Biuro prasowe OLAF, czyli Europejskiego Urzędu do spraw Zwalczania Nadużyć Finansowych potwierdziło w oświadczeniu przesłanym korespondentce RMF FM, że prowadzi dochodzenie w sprawie rozliczeń polskiego kandydata na komisarza Janusza Wojciechowskiego.

W oświadczeniu zaznaczono, że "fakt, że OLAF prowadzi postępowanie nie oznacza, że osoby nim objęte popełniły przestępstwo, lub dopuściły się oszustwa. OLAF w pełni szanuje domniemanie niewinności i prawo od obrony osób objętych postępowaniem".

Janusz Wojciechowski we wcześniejszej rozmowie z korespondentką RMF FM był przekonany, że dochodzenie (w sprawie rozliczeń podróży w latach 2009-2016) zostało zakończone. Jak tłumaczył o ostatni piątek, otrzymał dokument z OLAF-u, który "przesyła się osobie objętej postępowaniem po zakończeniu dochodzenia".

TU ZNAJDZIESZ SZCZEGÓŁY

Jednak w rozporządzeniu z 2013 roku mowa jest o tym, że (dokument - przyp.red) przesyła się jeszcze przed sformułowaniem wniosków końcowych.

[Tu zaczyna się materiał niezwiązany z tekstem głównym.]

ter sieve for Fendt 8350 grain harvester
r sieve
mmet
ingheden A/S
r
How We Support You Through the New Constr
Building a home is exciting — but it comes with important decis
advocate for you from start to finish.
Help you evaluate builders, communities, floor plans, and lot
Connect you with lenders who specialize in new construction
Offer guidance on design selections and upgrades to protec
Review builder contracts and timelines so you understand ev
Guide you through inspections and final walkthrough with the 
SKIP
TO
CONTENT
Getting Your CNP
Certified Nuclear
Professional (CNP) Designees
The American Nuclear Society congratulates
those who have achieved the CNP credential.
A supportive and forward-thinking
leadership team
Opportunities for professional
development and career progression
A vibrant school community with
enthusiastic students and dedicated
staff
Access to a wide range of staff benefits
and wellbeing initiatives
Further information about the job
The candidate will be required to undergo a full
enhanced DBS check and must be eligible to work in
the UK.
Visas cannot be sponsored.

Janusz Wojciechowski - jak zapewniał na antenie RMF FM - ustosunkował się już do dokumentu OLAF-u na piśmie. Twierdzi, że w sprawie rozliczeń, doszło do drobnych omyłek. Nie doszło jednak do szkody.

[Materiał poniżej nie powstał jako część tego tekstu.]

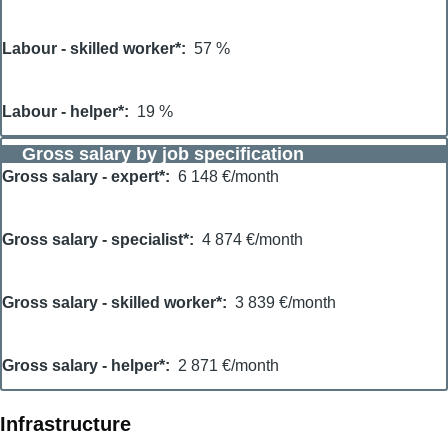
Labour - skilled worker*
57 %
Labour - helper*
19 %
Gross salary by job specification
Gross salary - expert*
6 148 €/month
Gross salary - specialist*
4 874 €/month
Gross salary - skilled worker*
3 839 €/month
Gross salary - helper*
2 871 €/month
Infrastructure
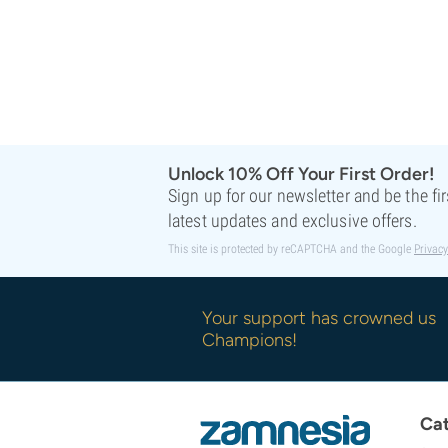
Unlock 10% Off Your First Order!
Sign up for our newsletter and be the fi
latest updates and exclusive offers.
This site is protected by reCAPTCHA and the Google
Privacy
Your support has crowned us
Champions!
Cat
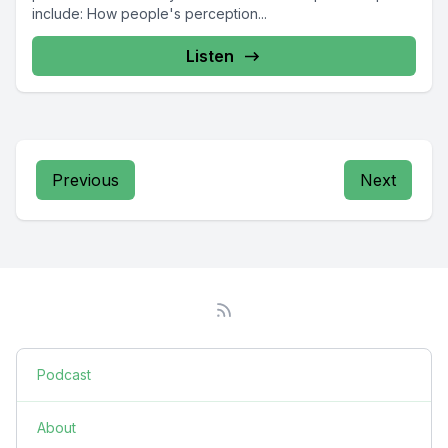
include: How people's perception...
Listen
Previous
Next
Podcast
About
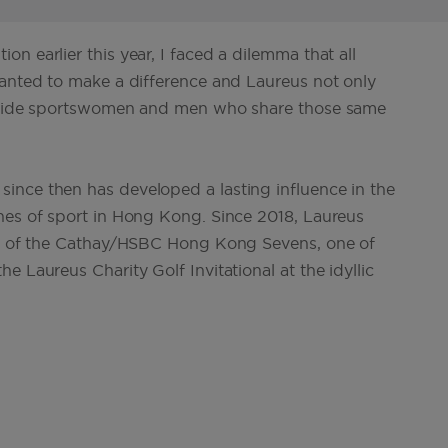
n earlier this year, I faced a dilemma that all
wanted to make a difference and Laureus not only
ongside sportswomen and men who share those same
ince then has developed a lasting influence in the
nes of sport in Hong Kong. Since 2018, Laureus
ner of the Cathay/HSBC Hong Kong Sevens, one of
 Laureus Charity Golf Invitational at the idyllic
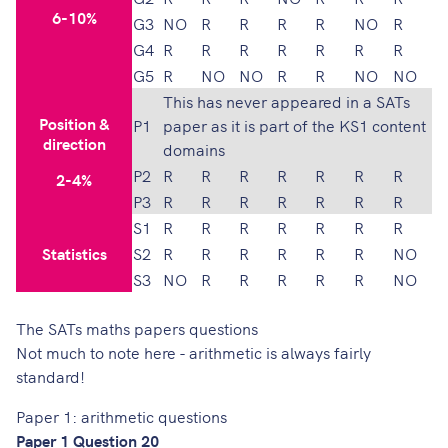
6-10%
G3
NO
R
R
R
R
NO
R
G4
R
R
R
R
R
R
R
G5
R
NO
NO
R
R
NO
NO
This has never appeared in a SATs
Position &
P1
paper as it is part of the KS1 content
direction
domains
P2
R
R
R
R
R
R
R
2-4%
P3
R
R
R
R
R
R
R
S1
R
R
R
R
R
R
R
Statistics
S2
R
R
R
R
R
R
NO
S3
NO
R
R
R
R
R
NO
The SATs maths papers questions
Not much to note here - arithmetic is always fairly
standard!
Paper 1: arithmetic questions
Paper 1 Question 20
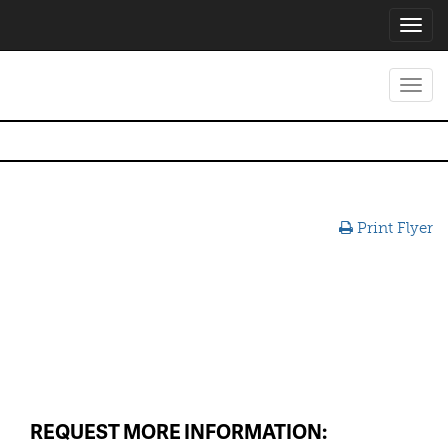
Toggl
navig
Toggl
navig
Print Flyer
REQUEST MORE INFORMATION:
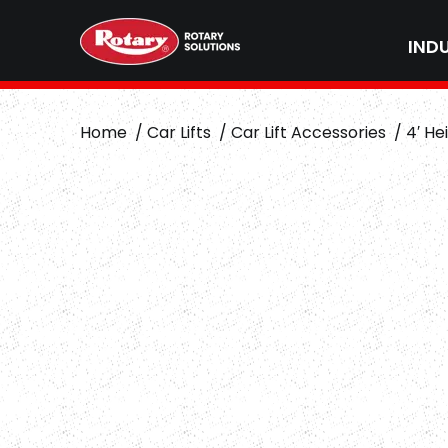
IND
Home
Car Lifts
Car Lift Accessories
4′ He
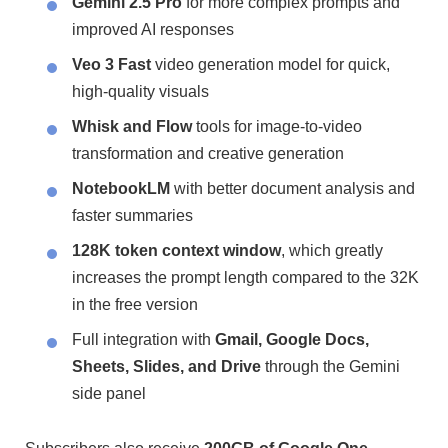
Gemini 2.5 Pro
for more complex prompts and
improved AI responses
Veo 3 Fast
video generation model for quick,
high-quality visuals
Whisk and Flow
tools for image-to-video
transformation and creative generation
NotebookLM
with better document analysis and
faster summaries
128K token context window
, which greatly
increases the prompt length compared to the 32K
in the free version
Full integration with
Gmail, Google Docs,
Sheets, Slides, and Drive
through the Gemini
side panel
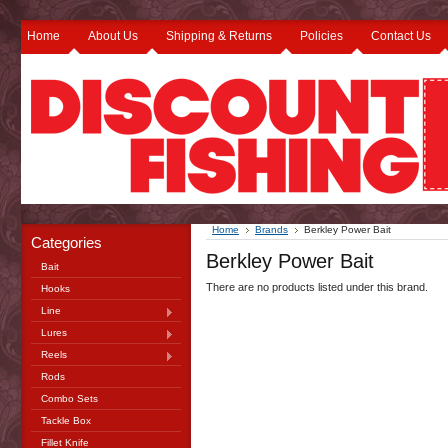
Home
About Us
Shipping & Returns
Policies
Contact Us
Home
Brands
Berkley Power Bait
Categories
Berkley Power Bait
Bait
There are no products listed under this brand.
Hooks
Line
Lures
Reels
Rods
Combo Sets
Tackle Box
Fillet Knife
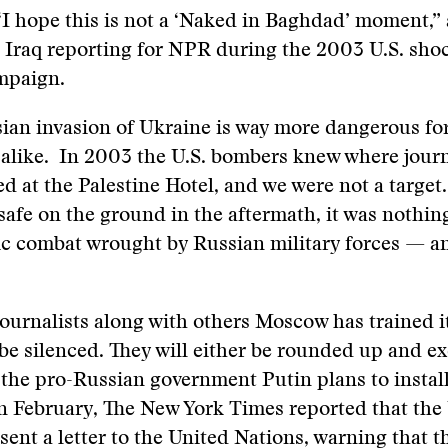
“I hope this is not a ‘Naked in Baghdad’ moment,” 
n Iraq reporting for NPR during the 2003 U.S. sh
mpaign.
ian invasion of Ukraine is way more dangerous for
 alike. In 2003 the U.S. bombers knew where journ
ed at the Palestine Hotel, and we were not a target.
 safe on the ground in the aftermath, it was noth
ic combat wrought by Russian military forces — a
 journalists along with others Moscow has trained it
o be silenced. They will either be rounded up and e
the pro-Russian government Putin plans to install.
n February, The New York Times reported that the 
ent a letter to the United Nations, warning that th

Gdy OLAF sformułuje końcowe wnioski, wtedy będzie można uznać postępowanie za ostatecznie zakończone.

Ponieważ obowiązuje zasada domniemanej niewinności Janusz Wojciechowski jest na liście unijnych kandydatów na komisarzy, która zostanie przedstawiona we wtorek.

W poniedziałek formalnie lista ma zostać zaakceptowana w tak zwanym trybie obiegowym przez Radę UE.